I had time to get my camera (its always by the door) and take some photos. I spotted another eagle as it landed on the same island next to three more eagles and I had never seen four eagles at once so this was a once in a lifetime opportunity to get some photos! The only way for me to do that though was to get closer in a kayak. Jenny was a bit reluctant to join me at first (the conditions weren’t great) but I wasn’t going to miss this opportunity so we got in the water and started paddling out.
Approaching the island revealed the situation thus far. One of the eagles had managed to hunt a large prey and was trying to eat in peace. The remaining three eagles were hungry and were watching, probably hoping for scraps. Two gave up and flew south. Things then got interesting as the eagle with the prey took off, followed by the remaining eagle (and several crows) in hot pursuit. Despite the large waves and my constant stress over dropping the camera in the sea, I managed to get a few decent photos but they don’t really do the scene justice. Watching these huge birds of prey this close was exhilarating.
After a long chase from island to island, the hungry eagle gave up and headed to the east. The eagle with the prey was finally able to eat in peace and found a nice rocky island to do so. We stayed for a while and watched for a bit before heading back home. Winds had picked up slightly but we had tailwind so getting back was nice and relaxing after having followed the eagles that afternoon.
It is rare to experience these kind of moments, and I am always humbled by them. Watching these impressive birds trying to survive in the wild is something I don’t take for granted – life out here isn’t easy for a lot of the wildlife and the eagles are targeted and harassed by other animals due to their size and the threat they pose. I can’t imagine how exhausting this ordeal must have been for all the eagles but it was an incredible display of nature.
On a day like today, the wind blows from the southeast so we can hear the waves crashing on the beach. Out on the horizon we can see seagulls and sailboats taking advantage of the uncommon wind direction. Jenny and I sit by the window, drinking strong coffee and discussing how to trim the blackcurrant bushes as flies bump against the window in the summer heat. Tomorrow we should chop down two trees for next year’s firewood and if we have time, we should clean the rain barrels before this week’s rain. Maybe go watch the sunset before dinner too. This is the lifestyle we have chosen and we call it ‘landeliv’ – cabin life in Swedish although the literal translation would be ‘country life’.

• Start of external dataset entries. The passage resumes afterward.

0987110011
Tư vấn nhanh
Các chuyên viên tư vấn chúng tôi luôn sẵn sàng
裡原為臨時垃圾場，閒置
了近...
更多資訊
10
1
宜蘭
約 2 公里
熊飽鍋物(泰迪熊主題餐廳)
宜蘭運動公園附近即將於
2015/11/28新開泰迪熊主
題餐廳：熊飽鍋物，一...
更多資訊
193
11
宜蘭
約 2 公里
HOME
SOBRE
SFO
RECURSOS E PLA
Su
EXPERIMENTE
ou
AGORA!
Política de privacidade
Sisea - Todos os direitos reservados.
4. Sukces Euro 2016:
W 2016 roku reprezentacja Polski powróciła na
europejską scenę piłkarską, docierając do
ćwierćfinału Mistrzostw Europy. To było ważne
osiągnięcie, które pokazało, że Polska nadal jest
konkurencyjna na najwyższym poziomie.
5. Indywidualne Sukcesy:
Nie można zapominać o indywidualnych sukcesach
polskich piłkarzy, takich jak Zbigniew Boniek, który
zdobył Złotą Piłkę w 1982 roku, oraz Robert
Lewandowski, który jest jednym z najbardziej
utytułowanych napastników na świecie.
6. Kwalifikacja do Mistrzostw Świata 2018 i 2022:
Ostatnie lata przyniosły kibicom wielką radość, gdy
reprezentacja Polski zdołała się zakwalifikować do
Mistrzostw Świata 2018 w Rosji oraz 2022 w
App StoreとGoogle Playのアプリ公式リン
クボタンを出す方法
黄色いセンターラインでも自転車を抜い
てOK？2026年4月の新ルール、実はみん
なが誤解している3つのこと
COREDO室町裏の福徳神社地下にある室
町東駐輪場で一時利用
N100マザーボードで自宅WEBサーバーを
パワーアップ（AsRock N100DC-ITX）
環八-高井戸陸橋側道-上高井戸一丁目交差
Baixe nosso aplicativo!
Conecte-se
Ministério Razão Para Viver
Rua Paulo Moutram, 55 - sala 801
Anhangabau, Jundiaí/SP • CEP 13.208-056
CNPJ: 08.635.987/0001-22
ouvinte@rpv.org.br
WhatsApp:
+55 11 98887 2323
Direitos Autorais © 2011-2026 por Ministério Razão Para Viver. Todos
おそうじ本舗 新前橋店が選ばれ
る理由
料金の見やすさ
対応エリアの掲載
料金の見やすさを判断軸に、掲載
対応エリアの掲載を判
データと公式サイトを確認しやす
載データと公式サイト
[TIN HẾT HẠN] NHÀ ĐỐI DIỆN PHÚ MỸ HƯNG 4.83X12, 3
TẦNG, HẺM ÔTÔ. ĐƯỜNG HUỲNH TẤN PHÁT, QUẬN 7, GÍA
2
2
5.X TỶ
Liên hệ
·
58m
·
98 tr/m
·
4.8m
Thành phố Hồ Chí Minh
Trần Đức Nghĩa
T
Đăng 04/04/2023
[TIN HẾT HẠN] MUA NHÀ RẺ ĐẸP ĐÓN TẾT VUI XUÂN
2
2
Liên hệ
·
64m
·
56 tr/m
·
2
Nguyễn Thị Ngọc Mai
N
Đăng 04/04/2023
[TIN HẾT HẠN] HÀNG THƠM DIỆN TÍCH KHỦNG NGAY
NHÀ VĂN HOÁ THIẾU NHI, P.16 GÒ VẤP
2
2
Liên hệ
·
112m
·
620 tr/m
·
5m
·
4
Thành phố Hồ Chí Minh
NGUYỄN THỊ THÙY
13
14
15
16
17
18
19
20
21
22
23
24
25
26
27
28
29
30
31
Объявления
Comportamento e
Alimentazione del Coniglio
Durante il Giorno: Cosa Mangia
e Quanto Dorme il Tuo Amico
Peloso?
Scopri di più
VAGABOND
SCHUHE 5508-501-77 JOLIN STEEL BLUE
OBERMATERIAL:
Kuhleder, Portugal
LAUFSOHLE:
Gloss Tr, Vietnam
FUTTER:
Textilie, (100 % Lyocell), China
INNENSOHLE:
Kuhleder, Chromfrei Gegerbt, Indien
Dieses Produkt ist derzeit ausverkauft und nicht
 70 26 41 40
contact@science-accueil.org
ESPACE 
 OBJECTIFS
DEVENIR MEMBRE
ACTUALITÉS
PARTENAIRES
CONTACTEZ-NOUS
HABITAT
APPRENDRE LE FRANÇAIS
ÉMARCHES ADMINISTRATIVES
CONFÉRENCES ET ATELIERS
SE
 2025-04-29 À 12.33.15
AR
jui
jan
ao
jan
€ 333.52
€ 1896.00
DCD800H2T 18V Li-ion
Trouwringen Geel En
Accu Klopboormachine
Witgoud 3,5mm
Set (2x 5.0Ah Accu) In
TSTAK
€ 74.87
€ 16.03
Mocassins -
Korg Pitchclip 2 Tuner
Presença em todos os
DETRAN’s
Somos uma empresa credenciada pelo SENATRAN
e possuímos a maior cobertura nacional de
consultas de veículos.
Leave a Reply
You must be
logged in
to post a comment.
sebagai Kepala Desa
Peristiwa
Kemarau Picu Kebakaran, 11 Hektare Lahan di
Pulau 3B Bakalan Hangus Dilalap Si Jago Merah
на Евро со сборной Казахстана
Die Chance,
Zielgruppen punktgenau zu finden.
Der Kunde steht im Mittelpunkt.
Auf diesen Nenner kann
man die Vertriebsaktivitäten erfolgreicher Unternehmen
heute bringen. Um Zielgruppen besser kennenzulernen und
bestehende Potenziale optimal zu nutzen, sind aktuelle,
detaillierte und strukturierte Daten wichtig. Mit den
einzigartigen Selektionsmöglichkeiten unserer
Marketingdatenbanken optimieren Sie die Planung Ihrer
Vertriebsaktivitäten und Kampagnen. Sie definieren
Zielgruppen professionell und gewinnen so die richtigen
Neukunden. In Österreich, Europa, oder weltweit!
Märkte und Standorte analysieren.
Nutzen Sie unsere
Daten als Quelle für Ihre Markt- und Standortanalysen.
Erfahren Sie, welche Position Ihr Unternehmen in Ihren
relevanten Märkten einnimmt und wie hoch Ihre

We are Chris and Jenny and this will be our bilingual blog about living by the coast in Southern Finland. The plan is to share some insights and experiences from our cabin life. We are not sure how this blog will evolve but for now we will be keeping you updated through weekly posts about our living style.
Before we get started, maybe some background information would be good. When we started discussing moving out to the coast, we both had full-time jobs in Helsinki. Despite the city being so close to nature and offering endless conveniences, we felt unfulfilled and frustrated. Working 5 days a week just to have 2 days off was not an ideal setup for two nature enthusiasts; we needed more access to the outdoors. After two years of saving up, we left the city for the coast in the spring and so far so good. Everyday we get to set our own schedules as long as we also spend time preparing for the cold winter. This means doing things like getting firewood, painting exteriors and tending to our plants. In our free time however, the sky is the limit!
Our blog aims to be insightful and perhaps even act as an exercise in journaling our lives. Complacency can take over anyone’s day to day living and we hope that by providing a glimpse of our life out here we will remember to see each day as a unique and special day and not let each one slip away like the last one. Hope you will stick around!